In 2000, he won a House seat centered in the north Los Angeles suburbs of Burbank, Glendale and Pasadena by defeating Republican incumbent James Rogan, a colorful and camera-loving former prosecutor who had become nationally prominent as a House manager of President Bill Clinton's impeachment.
While Schiffconcentrated on district-specific issues, Rogan's high profile in going after Clinton made it easier to portray him as neglectful of his constituents' priorities, and it turned the contest into such a touchstone that donors from across the country poured record sums into the candidates' coffers. As a result, Schiff was able to subtly take advantage of voters' distaste for the Clinton impeachment without the risk inherent in making it the focus of his campaign.

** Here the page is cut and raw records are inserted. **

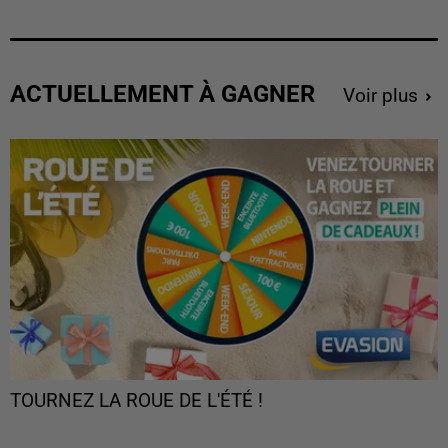
ACTUELLEMENT À GAGNER
Voir plus
TOURNEZ LA ROUE DE L'ÉTÉ !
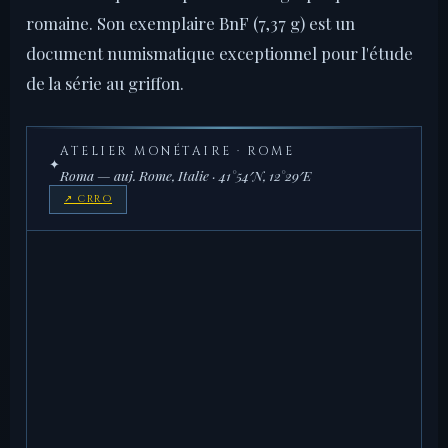
romaine. Son exemplaire BnF (7,37 g) est un
document numismatique exceptionnel pour l'étude
de la série au griffon.
ATELIER MONÉTAIRE · ROME
✦
Roma — auj. Rome, Italie · 41°54′N, 12°29′E
↗ CRRO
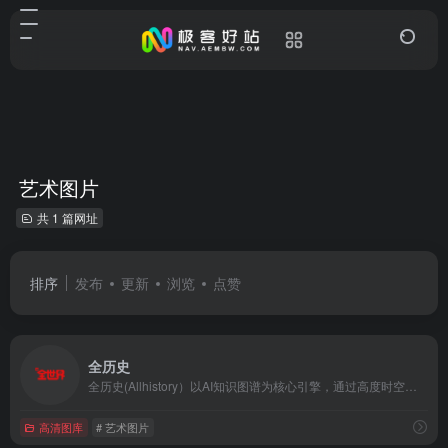
艺术图片
共 1 篇网址
排序
发布
更新
浏览
点赞
全历史
全历史(Allhistory）以AI知识图谱为核心引擎，通过高度时空化、关联化数据的方式构造及展现数字人文内容，尤其是历史知识。让用户沉浸在纵横开阔、左图右史的（历史、人文、社科等）知识海洋中。
高清图库
# 艺术图片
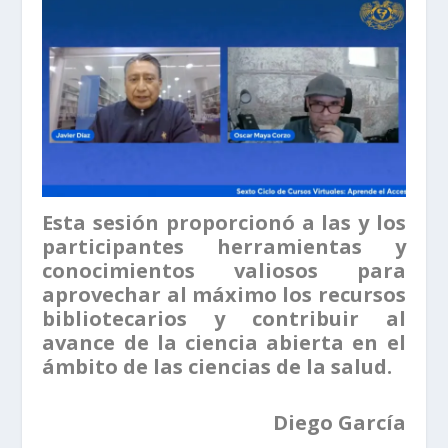
Esta sesión proporcionó a las y los
participantes herramientas y
conocimientos valiosos para
aprovechar al máximo los recursos
bibliotecarios y contribuir al
avance de la ciencia abierta en el
ámbito de las ciencias de la salud.
Diego García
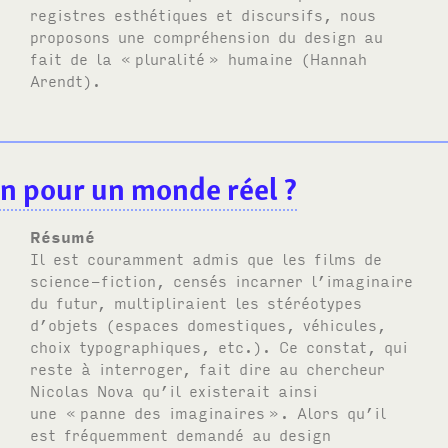
registres esthétiques et discursifs, nous
proposons une compréhension du design au
fait de la «
pluralité
» humaine (Hannah
Arendt).
gn pour un monde réel
?
Résumé
Il est couramment admis que les films de
science-fiction, censés incarner l’imaginaire
du futur, multipliraient les stéréotypes
d’objets (espaces domestiques, véhicules,
choix typographiques, etc.). Ce constat, qui
reste à interroger, fait dire au chercheur
Nicolas Nova qu’il existerait ainsi
une «
panne des imaginaires
». Alors qu’il
est fréquemment demandé au design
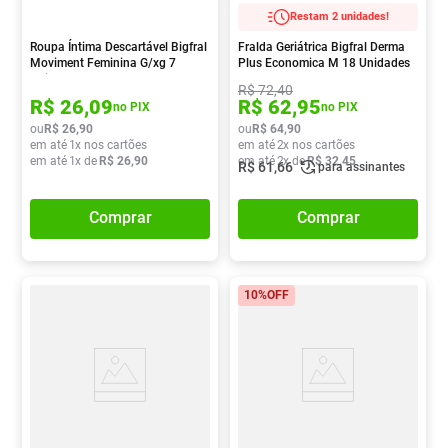
Restam 2 unidades!
Roupa Íntima Descartável Bigfral
Fralda Geriátrica Bigfral Derma
Moviment Feminina G/xg 7
Plus Economica M 18 Unidades
Unidades
R$
72
,
40
R$
26
,
09
R$
62
,
95
no PIX
no PIX
ou
R$
26
,
90
ou
R$
64
,
90
em até
1
x nos cartões
em até
2
x nos cartões
em até
1
x de
R$
26
,
90
em até
2
x de
R$
32
,
45
R$
61
,
66
para assinantes
Comprar
Comprar
10%
OFF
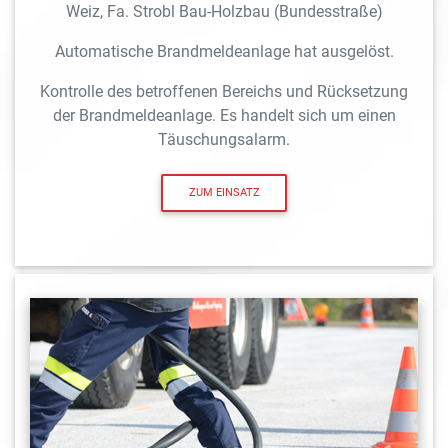
Weiz, Fa. Strobl Bau-Holzbau (Bundesstraße)
Automatische Brandmeldeanlage hat ausgelöst.
Kontrolle des betroffenen Bereichs und Rücksetzung
der Brandmeldeanlage. Es handelt sich um einen
Täuschungsalarm.
ZUM EINSATZ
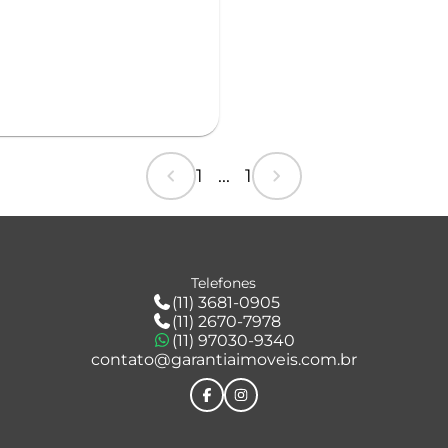
chevron_left
chevron_right
1 ... 1
Telefones
(11) 3681-0905
(11) 2670-7978
(11) 97030-9340
contato@garantiaimoveis.com.br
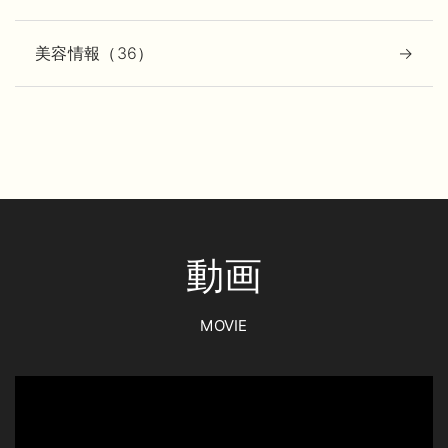
美容情報（36）
動画
MOVIE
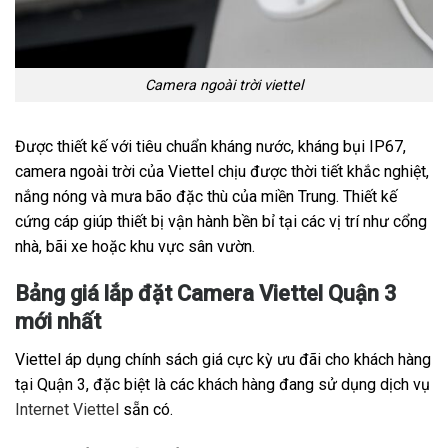
Camera ngoài trời viettel
Được thiết kế với tiêu chuẩn kháng nước, kháng bụi IP67,
camera ngoài trời của Viettel chịu được thời tiết khắc nghiệt,
nắng nóng và mưa bão đặc thù của miền Trung. Thiết kế
cứng cáp giúp thiết bị vận hành bền bỉ tại các vị trí như cổng
nhà, bãi xe hoặc khu vực sân vườn.
Bảng giá lắp đặt Camera Viettel Quận 3
mới nhất
Viettel áp dụng chính sách giá cực kỳ ưu đãi cho khách hàng
tại Quận 3, đặc biệt là các khách hàng đang sử dụng dịch vụ
Internet Viettel
sẵn có.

"Rogan never really was able to escape any of that," said Bill Carrick, a consultant who was tapped by national Democrats to guide soft-money spending in western states that year. "He was sort of trapped in that impeachment thing. And Adam ran a good campaign."
Nearly two decades later, it is Schiff, now the chairman of the House Intelligence Committee, who is a central player in the impeachment inquiry — and the target of a ceaseless stream of invective from President Donald Trumpthat includes both schoolyard nicknames and outlandish allegations that the congressman is guilty of treason.
The Clinton-era lessons of overreach and political backlash — not just in his district but across the country — informed Schiff's reluctance to move forward with a formal impeachment inquiry. That was until the revelation last month that Trump had asked his Ukrainian counterpart to investigate 2020 Democratic presidential candidate Joe Biden.
But Schiff's go-slow approach to the Trump impeachment earlier this year reflects a native caution — also evident in his decision to forgo a long-contemplated 2016 Senate run — that reassures Democrats they have found a steady hand even as Republicans are demonizing him for the process he's run and the allegations he's made against the president.
"I watched what the impeachment was doing to the country and felt very strongly that...it was a terrible abuse of that power," Schiff said in an interview with NBC News on Sunday, speaking of the Republican-led House's votes against Clinton in 1998. "The circumstances today are quite radically different. The president's actions today threaten our national security and betray his oath of office."
Schiff's style — so measured in tone that his partisan edges can be missed as easily as his dry humor — provides the kind of contrast fellow Democrats hope make the 59-year-old father of two as tough a match for Trump as he was for Rogan.
"He's a methodical, boring guy, but that's what you need," said one House colleague who spoke on the condition of anonymity to give a candid assessment of Schiff without fear of harming their relationship.
Since Democrats took control of the House in January, Schiff, a former assistant U.S. attorney, has reflected the approach of Speaker Nancy Pelosi, a fellow California Democrat who raised money for his first campaign, installed him as chairman of the Intelligence Committee — a panel on which she once sat as the top Democrat — and shifted the lead on impeachment from Judiciary Committee Chairman Jerry Nadler, D-N.Y., to Schiff as soon as the Ukraine scandal hit.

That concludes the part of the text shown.